Java多线程下系统时区全局锁对性能的影响
起因
在考量MySql时间格式时,看到有文章提到高并发下timestamp调用系统时区转换格式时会因为全局锁导致线程上下文切换致使cpu使用率暴涨。
测试过程
在查询数据库时,MyBatis或者JPA等框架大都会将timestamp转换为Java中对应的时间戳格式(Timestamp或者Instant),在这一过程中并不存在时区转换的问题,而在业务代码尤其是返回前端数据时,经常需要将时间戳转换为具体的时间字符串,此时才是应该探究的全局锁对性能影响的关键点。
设计两个对照组:
- 是否使用系统时区对性能的影响
- 不同并发量下对性能影响
使用系统时区的Callable:
private static final Callable<Long> useSystemZoneCallable = () -> {
long startTime = System.currentTimeMillis();
for (int k = 0; k < MAX_EX_NUM; k++) {
ZoneId.systemDefault().toString();
}
return System.currentTimeMillis() - startTime;
};
不使用系统时区的Callable:
private static final Callable<Long> notUseSystemZoneCallable = () -> {
long startTime = System.currentTimeMillis();
for (int k = 0; k < MAX_EX_NUM; k++) {
ZoneOffset.UTC.toString();
}
return System.currentTimeMillis() - startTime;
};
其中MAX_EX_NUM设置为1000000000
开启不同数量的线程执行上述Callable,并统计每个线程执行时长,计算平均值。
/**
* 使用系统时区
*
* @param maxThreadNum
* @throws InterruptedException
* @throws ExecutionException
*/
private static void useSystemZone(int maxThreadNum) throws InterruptedException, ExecutionException {
CountDownLatchFuture<Long>[] futureTasks = new CountDownLatchFuture[maxThreadNum];
CountDownLatch countDownLatch = new CountDownLatch(maxThreadNum);
for (int i = 0; i < maxThreadNum; i++) {
futureTasks[i] = new CountDownLatchFuture<>(useSystemZoneCallable, countDownLatch);
new Thread(futureTasks[i]).start();
}
countDownLatch.await();
long totalSpendTime = 0;
for (FutureTask<Long> futureTask : futureTasks) {
totalSpendTime += futureTask.get();
}
System.out.printf("ThreadNum: %s,\tuseSystemZone method take %s milliseconds(average).\n", maxThreadNum,
(totalSpendTime / maxThreadNum));
}
不使用系统时区的执行方法同上。
测试结果
ThreadNum: 1, useSystemZone method take 1024 milliseconds(average).

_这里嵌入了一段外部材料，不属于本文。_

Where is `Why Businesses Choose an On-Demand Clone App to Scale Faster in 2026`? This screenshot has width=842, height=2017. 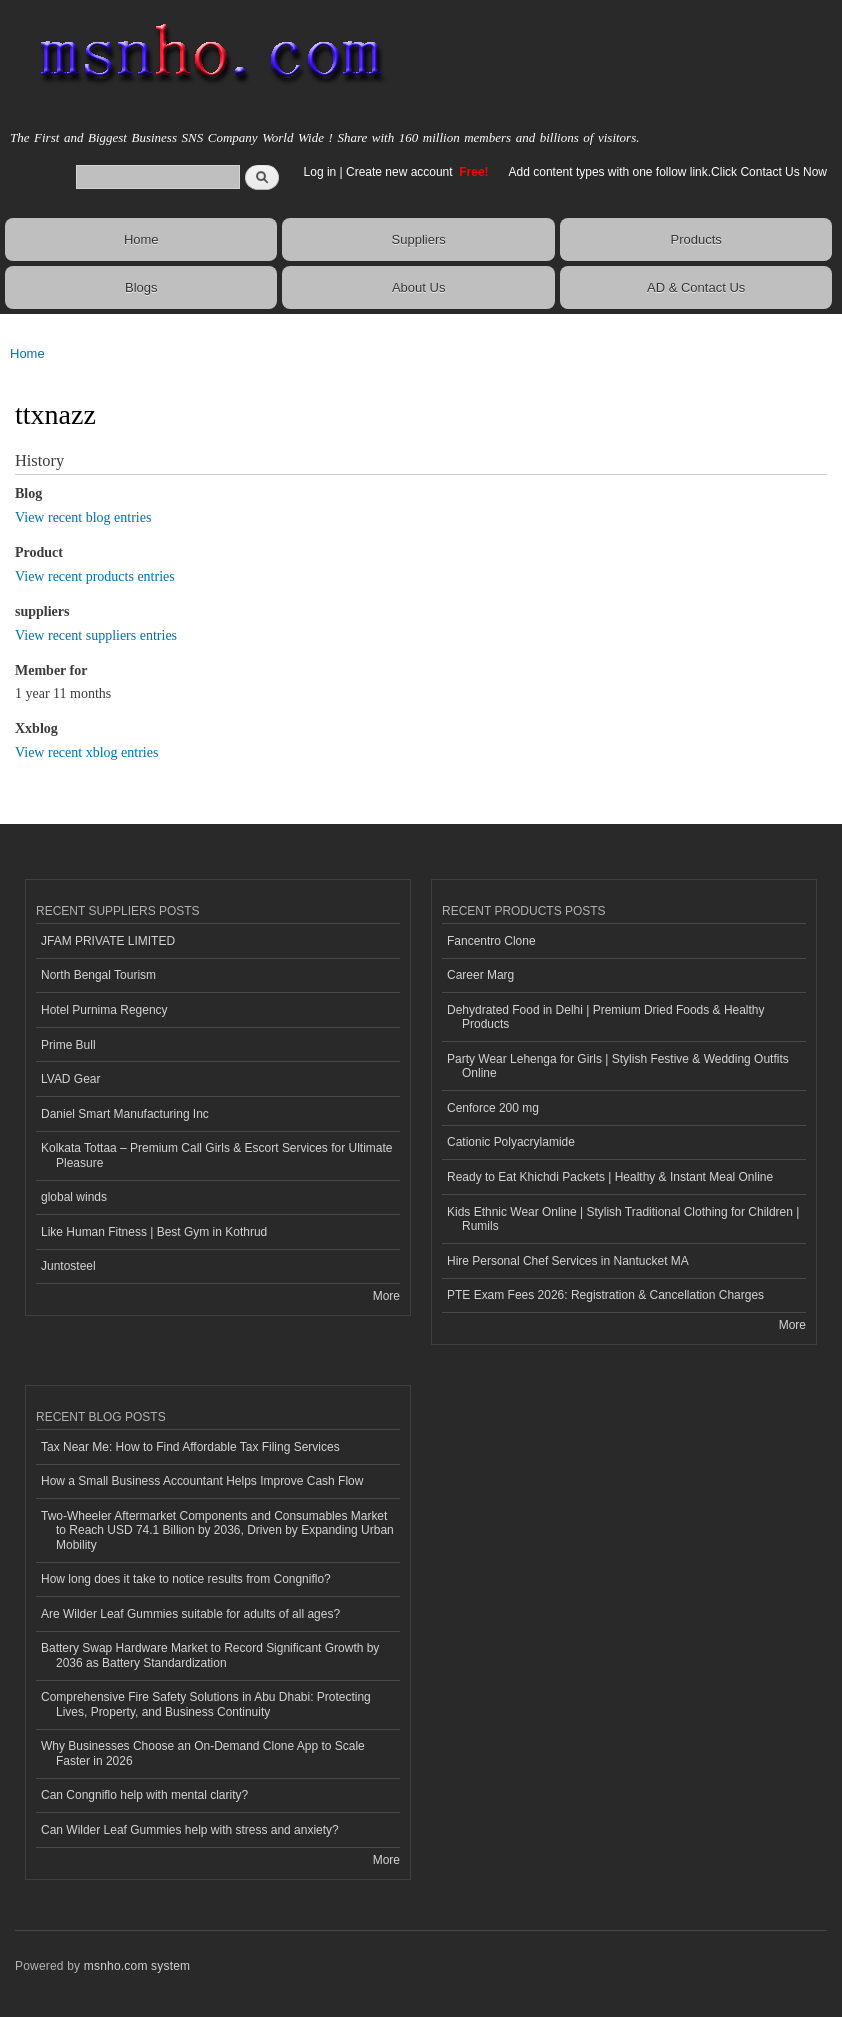 Why Businesses Choose an On-Demand Clone App to Scale Faster in 2026 is located at coordinates (203, 1753).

ThreadNum: 2, useSystemZone method take 1021 milliseconds(average).
ThreadNum: 3, useSystemZone method take 655 milliseconds(average).

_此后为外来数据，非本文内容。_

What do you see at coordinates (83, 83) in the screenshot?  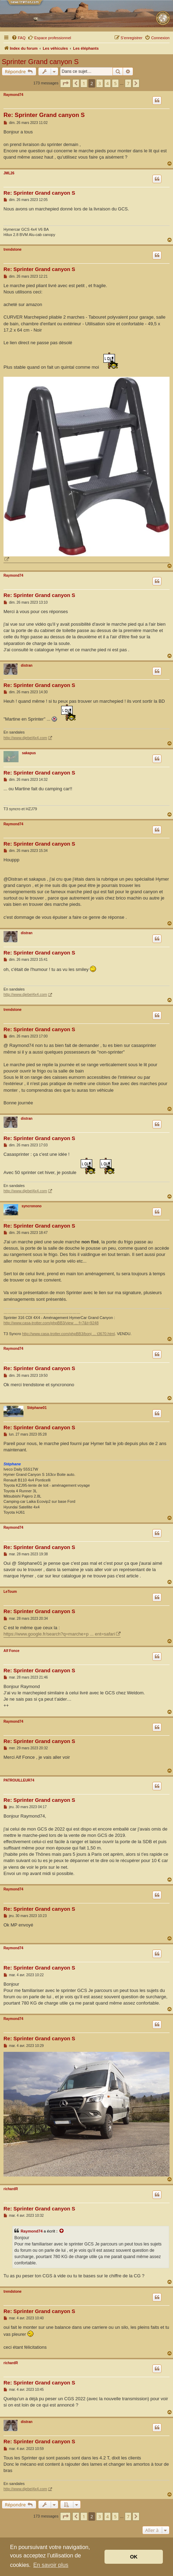 I see `1 [button]` at bounding box center [83, 83].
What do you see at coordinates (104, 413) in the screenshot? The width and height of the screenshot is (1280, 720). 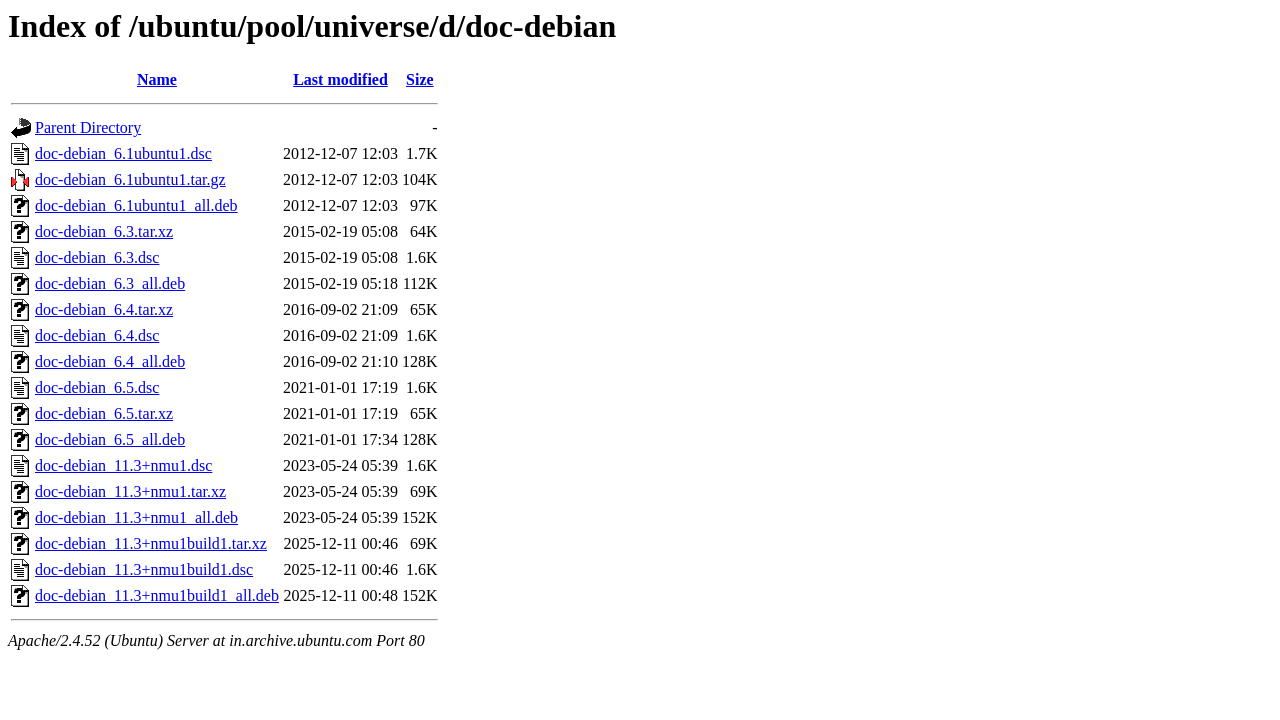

ThreadNum: 4, useSystemZone method take 735 milliseconds(average).
ThreadNum: 5, useSystemZone method take 806 milliseconds(average).
ThreadNum: 6, useSystemZone method take 837 milliseconds(average).
ThreadNum: 7, useSystemZone method take 880 milliseconds(average).
ThreadNum: 8, useSystemZone method take 916 milliseconds(average).
ThreadNum: 9, useSystemZone method take 969 milliseconds(average).
ThreadNum: 10, useSystemZone method take 1020 milliseconds(average).
ThreadNum: 11, useSystemZone method take 1096 milliseconds(average).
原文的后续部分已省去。